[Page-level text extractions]
.....
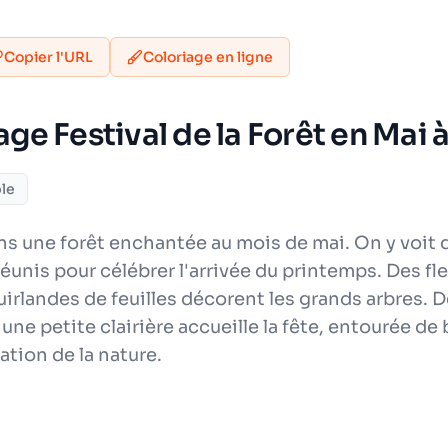
Copier l'URL
Coloriage en ligne
age Festival de la Forêt en Mai
le
s une forêt enchantée au mois de mai. On y voit 
réunis pour célébrer l'arrivée du printemps. Des f
uirlandes de feuilles décorent les grands arbres.
 petite clairière accueille la fête, entourée de b
ration de la nature.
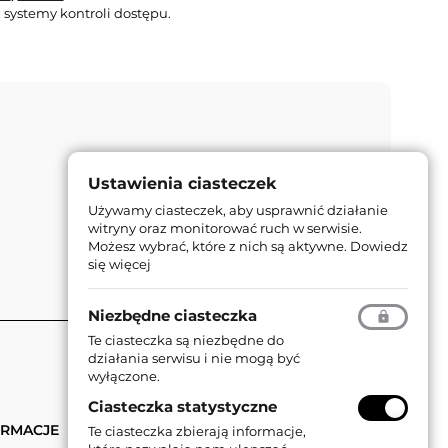
 systemy kontroli dostępu.
Ustawienia ciasteczek
Używamy ciasteczek, aby usprawnić działanie
witryny oraz monitorować ruch w serwisie.
Możesz wybrać, które z nich są aktywne.
Dowiedz
się więcej
Niezbędne ciasteczka
Te ciasteczka są niezbędne do
działania serwisu i nie mogą być
wyłączone.
Ciasteczka statystyczne
ORMACJE
Te ciasteczka zbierają informacje,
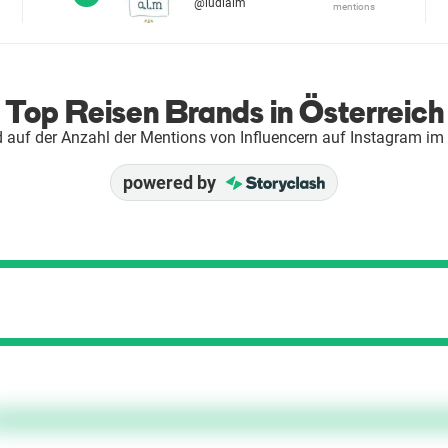
@ludlalm
mentions
Top Reisen Brands in Österreich
 auf der Anzahl der Mentions von Influencern auf Instagram im
powered by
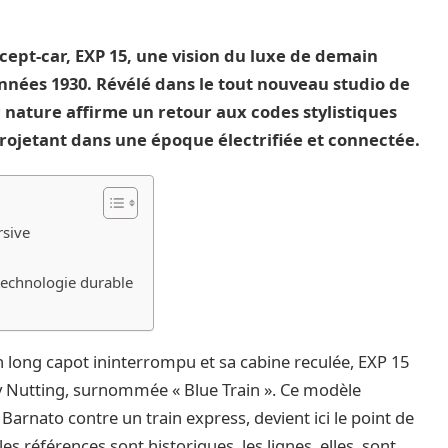
ncept-car, EXP 15, une vision du luxe de demain
années 1930. Révélé dans le tout nouveau studio de
nature affirme un retour aux codes stylistiques
projetant dans une époque électrifiée et connectée.
rsive
 technologie durable
 long capot ininterrompu et sa cabine reculée, EXP 15
Nutting, surnommée « Blue Train ». Ce modèle
Barnato contre un train express, devient ici le point de
les références sont historiques, les lignes, elles, sont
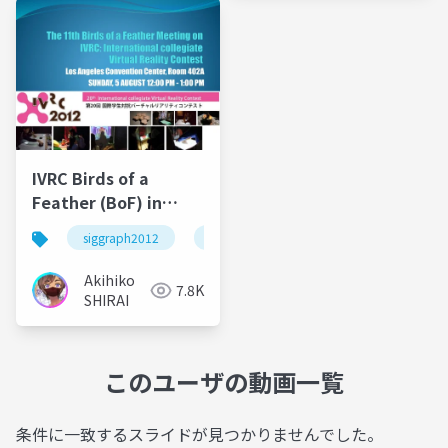
IVRC Birds of a
Feather (BoF) in
SIGRAPH2012
siggraph2012
ivrc
Akihiko
7.8K
SHIRAI
このユーザの動画一覧
条件に一致するスライドが見つかりませんでした。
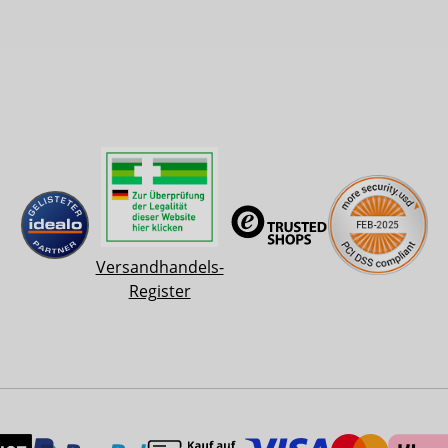
Versandhandels-
Register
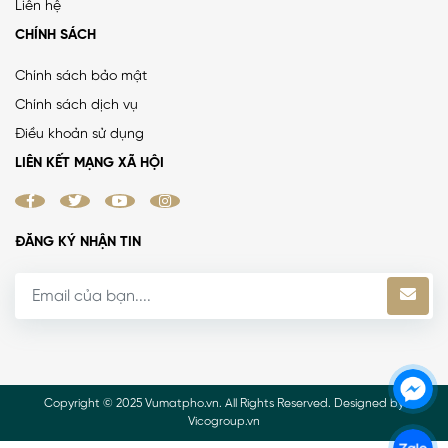
Liên hệ
CHÍNH SÁCH
Chính sách bảo mật
Chính sách dịch vụ
Điều khoản sử dụng
LIÊN KẾT MẠNG XÃ HỘI
ĐĂNG KÝ NHẬN TIN
Copyright © 2025 Vumatpho.vn. All Rights Reserved. Designed by
Vicogroup.vn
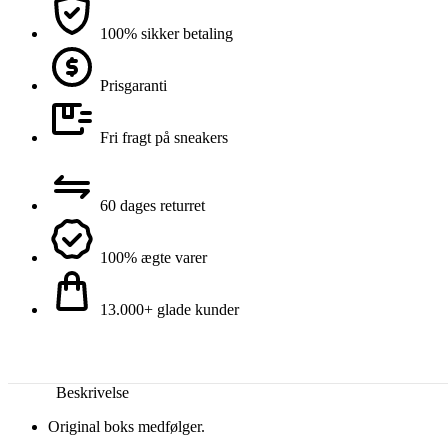
100% sikker betaling
Prisgaranti
Fri fragt på sneakers
60 dages returret
100% ægte varer
13.000+ glade kunder
Beskrivelse
Original boks medfølger.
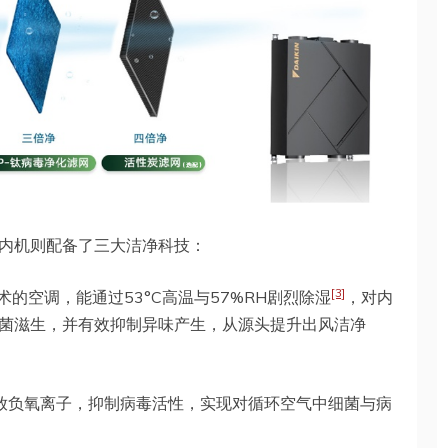
内机则配备了三大洁净科技：
[3]
术的空调，能通过53°C高温与57%RH剧烈除湿
，对内
菌滋生，并有效抑制异味产生，从源头提升出风洁净
放负氧离子，抑制病毒活性，实现对循环空气中细菌与病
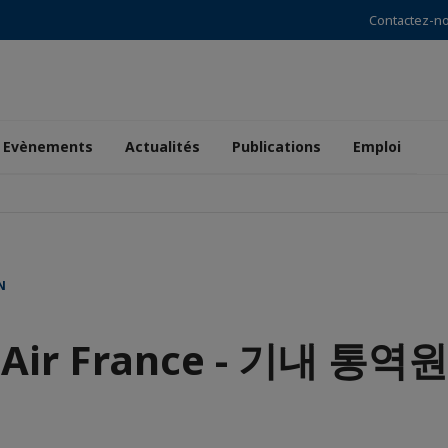
Contactez-n
Evènements
Actualités
Publications
Emploi
N
Air France - 기내 통역원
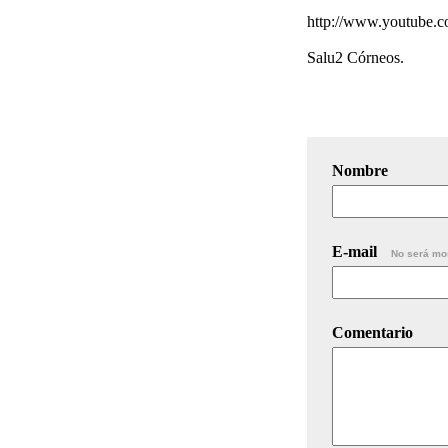
http://www.youtube
Salu2 Córneos.
Nombre
E-mail
No será mo
Comentario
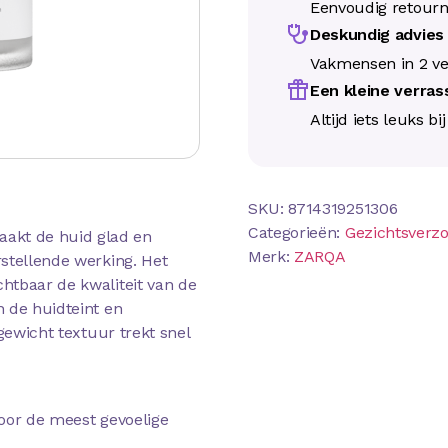
Eenvoudig retour
Deskundig advie
Vakmensen in 2 ve
Een kleine verra
Altijd iets leuks bi
SKU:
8714319251306
Categorieën:
Gezichtsverzo
akt de huid glad en
Merk:
ZARQA
stellende werking. Het
htbaar de kwaliteit van de
 de huidteint en
gewicht textuur trekt snel
oor de meest gevoelige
.....
## WHAT YOU HAVE TO DO
Set down word for word every line from the line containing "Contactez-n" through the last line of the entries, and nothing more; no pictures.

## EXPECTED ANSWER
Contactez-n
Evènements
Actualités
Publications
Emploi
N
Air France - 기내 통역원
http://www.youtube
Salu2 Córneos.
Nombre
E-mail
No será mo
Comentario
Eenvoudig retour
Deskundig advie
Vakmensen in 2 ve
Een kleine verra
Altijd iets leuks bi
SKU:
8714319251306
Categorieën:
Gezichtsverzo
akt de huid glad en
Merk:
ZARQA
stellende werking. Het
htbaar de kwaliteit van de
 de huidteint en
gewicht textuur trekt snel
oor de meest gevoelige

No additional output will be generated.